This blog collects perspectives on the election you won't find anywhere else, by political experts, based in the School of Politics and International Relations at The University of Nottingham.

Monday, 19 April 2010

Letters From Economists

"The tale of the 364 may simply illustrate that the backing of economists – though rhetorically useful for politicians – is not a reliable guide to good policy..."
Those following the on-going debate about how and when to reduce the deficit will have seen a letter printed in last Thursday’s Daily Telegraph. Signed by almost sixty academic economists, it is the second to back Labour’s plans to delay spending cuts until ‘the recovery is well underway’, and warned that Conservative plans to cut immediately could ‘imperil not only jobs but also the prospects for reducing the deficit’.

It serves as a response to similar letters from business leaders and yet more economists warning that the Labour Party’s approach to managing the economic recovery poses exactly the same risks as the Tory strategy for cutting the deficit.

Those with longer political memories, though, will recall a similar letter of March 1981, when Geoffrey Howe’s monetarist, deflationary budget provoked howls of derision from professional economists.
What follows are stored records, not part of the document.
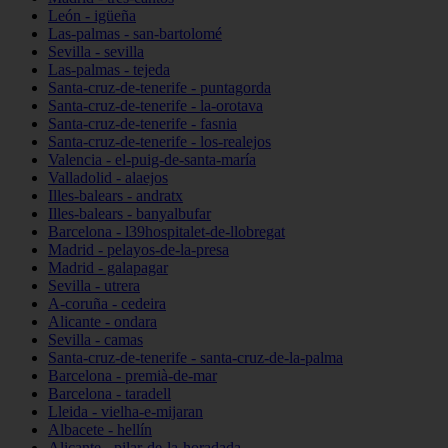
León - igüeña
Las-palmas - san-bartolomé
Sevilla - sevilla
Las-palmas - tejeda
Santa-cruz-de-tenerife - puntagorda
Santa-cruz-de-tenerife - la-orotava
Santa-cruz-de-tenerife - fasnia
Santa-cruz-de-tenerife - los-realejos
Valencia - el-puig-de-santa-maría
Valladolid - alaejos
Illes-balears - andratx
Illes-balears - banyalbufar
Barcelona - l39hospitalet-de-llobregat
Madrid - pelayos-de-la-presa
Madrid - galapagar
Sevilla - utrera
A-coruña - cedeira
Alicante - ondara
Sevilla - camas
Santa-cruz-de-tenerife - santa-cruz-de-la-palma
Barcelona - premià-de-mar
Barcelona - taradell
Lleida - vielha-e-mijaran
Albacete - hellín
Alicante - pilar-de-la-horadada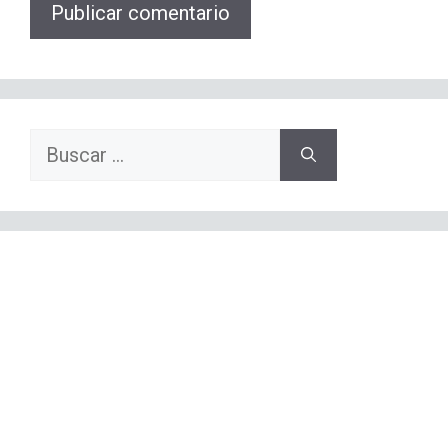
Buscar: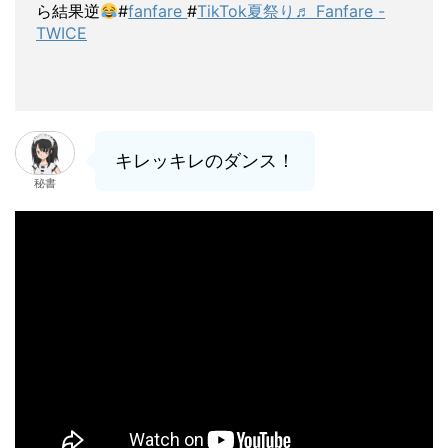
ら結果逆
#
fanfare
#
TikTok夏祭り
♬ Fanfare -
TWICE
キレッキレのダンス！
秘書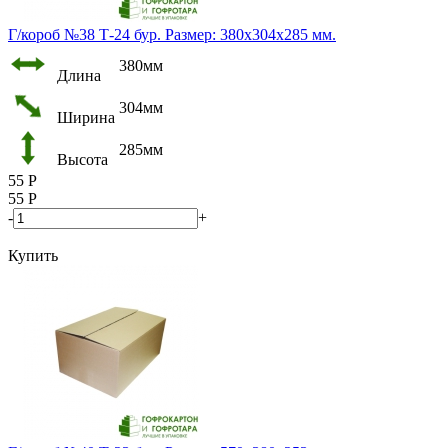
Г/короб №38 Т-24 бур. Размер: 380х304х285 мм.
380мм
Длина
304мм
Ширина
285мм
Высота
55
Р
55
Р
-
+
Купить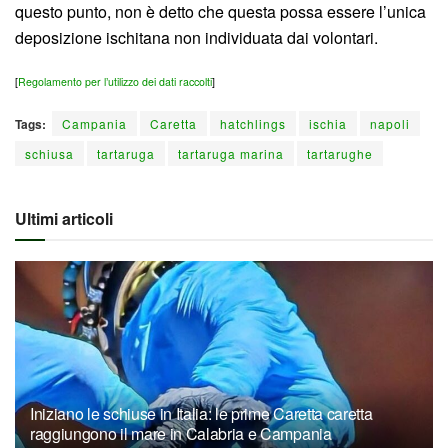
questo punto, non è detto che questa possa essere l’unica
deposizione ischitana non individuata dai volontari.
[
Regolamento per l’utilizzo dei dati raccolti
]
Tags:
Campania
Caretta
hatchlings
ischia
napoli
schiusa
tartaruga
tartaruga marina
tartarughe
Ultimi articoli
Iniziano le schiuse in Italia: le prime Caretta caretta
raggiungono il mare in Calabria e Campania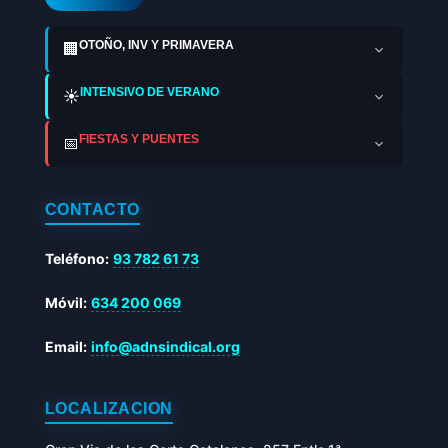
OTOÑO, INV Y PRIMAVERA
🏢
INTENSIVO DE VERANO
☀️
FIESTAS Y PUENTES
📅
CONTACTO
Teléfono:
93 782 61 73
Móvil:
634 200 069
Email:
info@adnsindical.org
LOCALIZACIÓN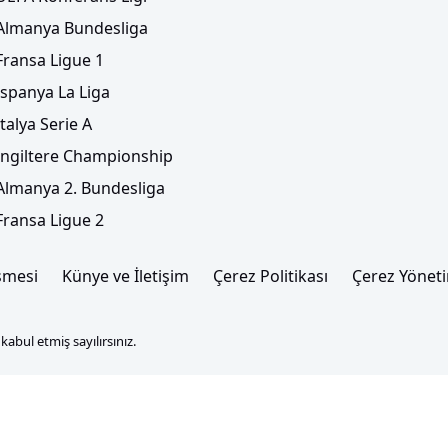
Almanya Bundesliga
Fransa Ligue 1
İspanya La Liga
İtalya Serie A
İngiltere Championship
Almanya 2. Bundesliga
Fransa Ligue 2
şmesi
Künye ve İletişim
Çerez Politikası
Çerez Yönet
abul etmiş sayılırsınız.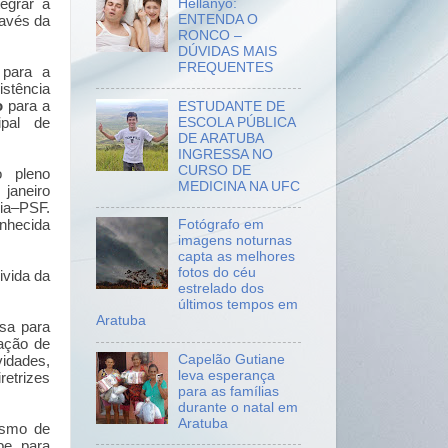
tegrar a
Hellanyo:
ENTENDA O
ravés da
RONCO –
DÚVIDAS MAIS
FREQUENTES
 para a
istência
o
para a
ESTUDANTE DE
ESCOLA PÚBLICA
pal de
DE ARATUBA
INGRESSA NO
CURSO DE
o pleno
MEDICINA NA UFC
janeiro
lia–PSF.
nhecida
Fotógrafo em
imagens noturnas
capta as melhores
fotos do céu
ivida da
estrelado dos
últimos tempos em
Aratuba
sa para
uação de
Capelão Gutiane
vidades,
leva esperança
etrizes
para as famílias
durante o natal em
Aratuba
ismo de
pe para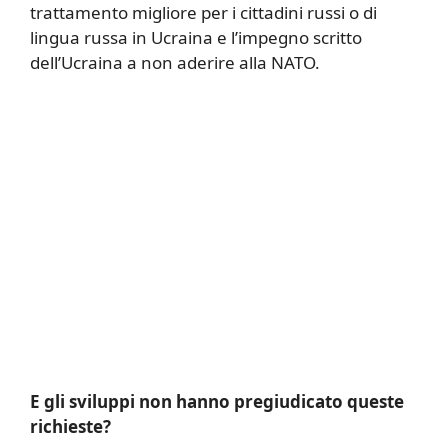
trattamento migliore per i cittadini russi o di
lingua russa in Ucraina e l’impegno scritto
dell’Ucraina a non aderire alla NATO.
E gli sviluppi non hanno pregiudicato queste
richieste?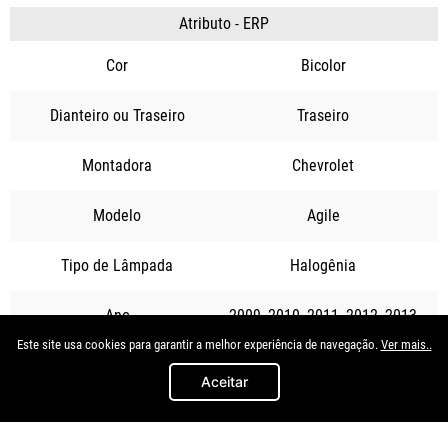
Atributo - ERP
Cor
Bicolor
Dianteiro ou Traseiro
Traseiro
Montadora
Chevrolet
Modelo
Agile
Tipo de Lâmpada
Halogênia
Ano
2009
2010
2011
2012
2013
2014
Este site usa cookies para garantir a melhor experiência de navegação.
Ver mais..
Aceitar
Quem viu, viu também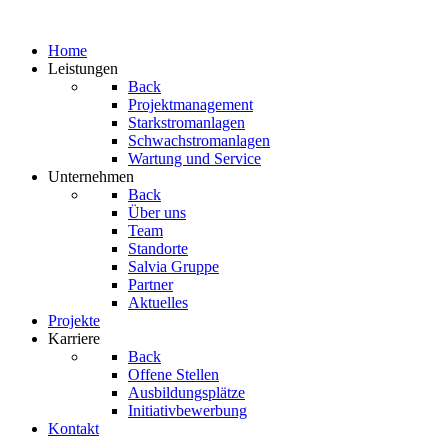
Home
Leistungen
Back
Projektmanagement
Starkstromanlagen
Schwachstromanlagen
Wartung und Service
Unternehmen
Back
Über uns
Team
Standorte
Salvia Gruppe
Partner
Aktuelles
Projekte
Karriere
Back
Offene Stellen
Ausbildungsplätze
Initiativbewerbung
Kontakt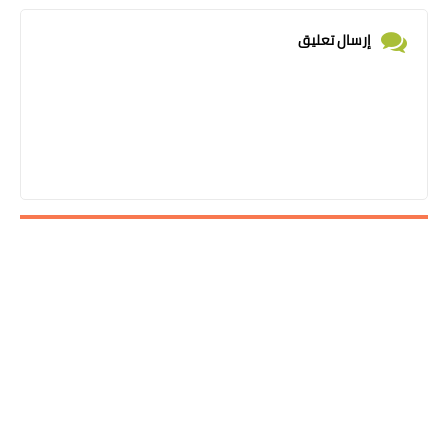
إرسال تعليق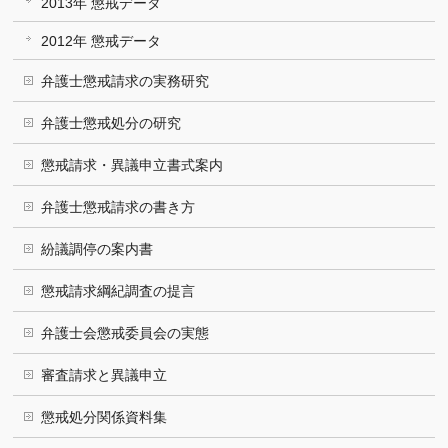
2013年 懲戒データ
2012年 懲戒データ
弁護士懲戒請求の実務研究
弁護士懲戒処分の研究
懲戒請求・異議申立書式案内
弁護士懲戒請求の書き方
紛議調停の案内書
懲戒請求綱紀調査の提言
弁護士会懲戒委員会の実態
審査請求と異議申立
懲戒処分関係資料集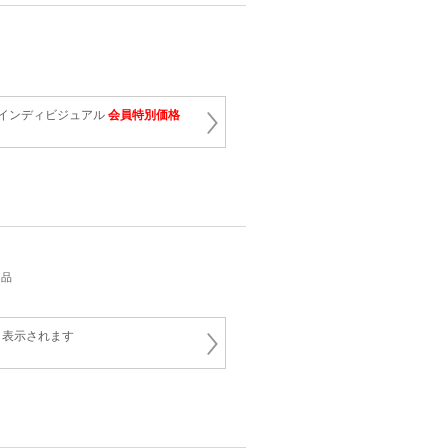
- インディビジュアル
会員特別価格
用品
と表示されます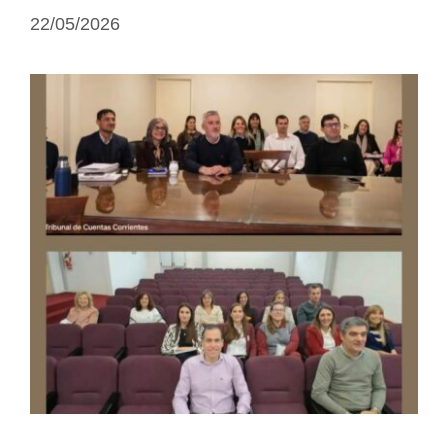
22/05/2026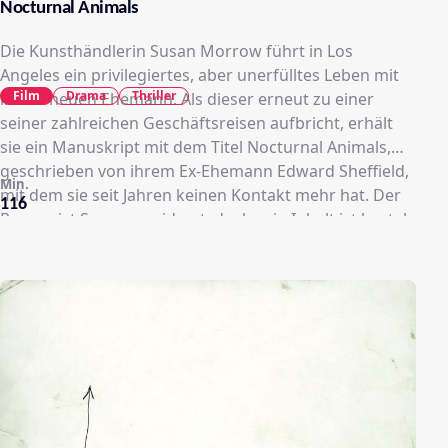
Nocturnal Animals
Die Kunsthändlerin Susan Morrow führt in Los
Angeles ein privilegiertes, aber unerfülltes Leben mit
Film
Drama
Thriller
ihrem neuen Ehemann. Als dieser erneut zu einer
seiner zahlreichen Geschäftsreisen aufbricht, erhält
sie ein Manuskript mit dem Titel Nocturnal Animals,
geschrieben von ihrem Ex-Ehemann Edward Sheffield,
Min.
mit dem sie seit Jahren keinen Kontakt mehr hat. Der
116
Roman ist Susan gewidmet, doch sein Inhalt ist brutal
und niederschmetternd. Edward erzählt darin die
Geschichte von Tony Hastings, der mit seiner Familie
durch Texas fährt und dort eines Nachts von der
Straße abgedrängt wird. Machtlos muss Tony dabei
zusehen, wie seine Familie entführt wird und seine
größten Ängste Wirklichkeit werden. Tief bewegt von
Edwards Worten erinnert sich Susan an die intimsten
Momente ihrer eigenen Liebesbeziehung zu ihm. Je
weiter die Erzählung in Nocturnal Animals auf eine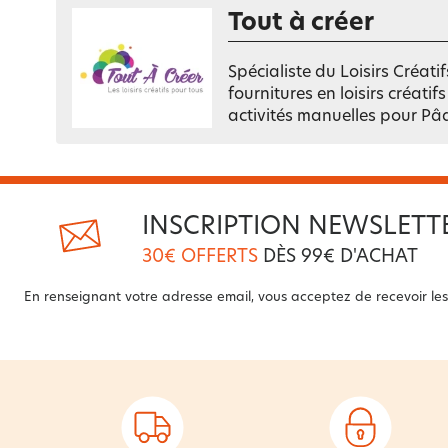
Tout à créer
Spécialiste du Loisirs Créati
fournitures en loisirs créati
activités manuelles pour Pâ
INSCRIPTION NEWSLETT
30€ OFFERTS
DÈS 99€ D'ACHAT
En renseignant votre adresse email, vous acceptez de recevoir les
In the depths of a recession and at a time of growing unemployment, Howe and Margaret Thatcher had proposed substantial increases in taxation alongside substantial cuts in public borrowing – precisely the reverse of the counter-cyclical policies advocated by the Keynesian economists who then dominated the profession.

The response to these measures was a letter to The Times, signed by 364 academic economists from universities across Britain, condemning the budget as having ‘no basis in economic theory’ and as posing a significant risk to ‘the industrial basis of our economy and… its social and political stability’. The signatories urged the government to ‘reject monetarist policies and consider urgently which alternative offers the best hope of sustained recovery’.

The letter had been signed by a cross-section of the most eminent names in economics – including James Meade, Amartya Sen, Alec Cairncross, and Nicholas Kaldor, alongside the present Governor of the Bank of England, Mervyn King (not to mention one of my former tutors) – and appeared to demonstrate the utter intellectual isolation of the government. When challenged, Mrs Thatcher was able to name two economists who supported the measures in the budget – her own advisors, Alan Walters and Patrick Minford – but one civil servant is said to have quipped afterwards that it was a good job she hadn’t been asked to name three.

Nearly thirty years on, however, the conventional wisdom would have it that the 364 economists were wrong and that Howe and Thatcher were right (although some of the signatories continue to defend their position). Although unemployment continued to rise, and would not peak until 1986, the prophesised depression never arrived. Indeed, an economic recovery began within weeks of the letter’s publication and seemed to make a mockery of the economists’ predictions.

The tale of the 364 may simply illustrate that the backing of economists – though rhetorically useful for politicians – is not a reliable guide to good policy.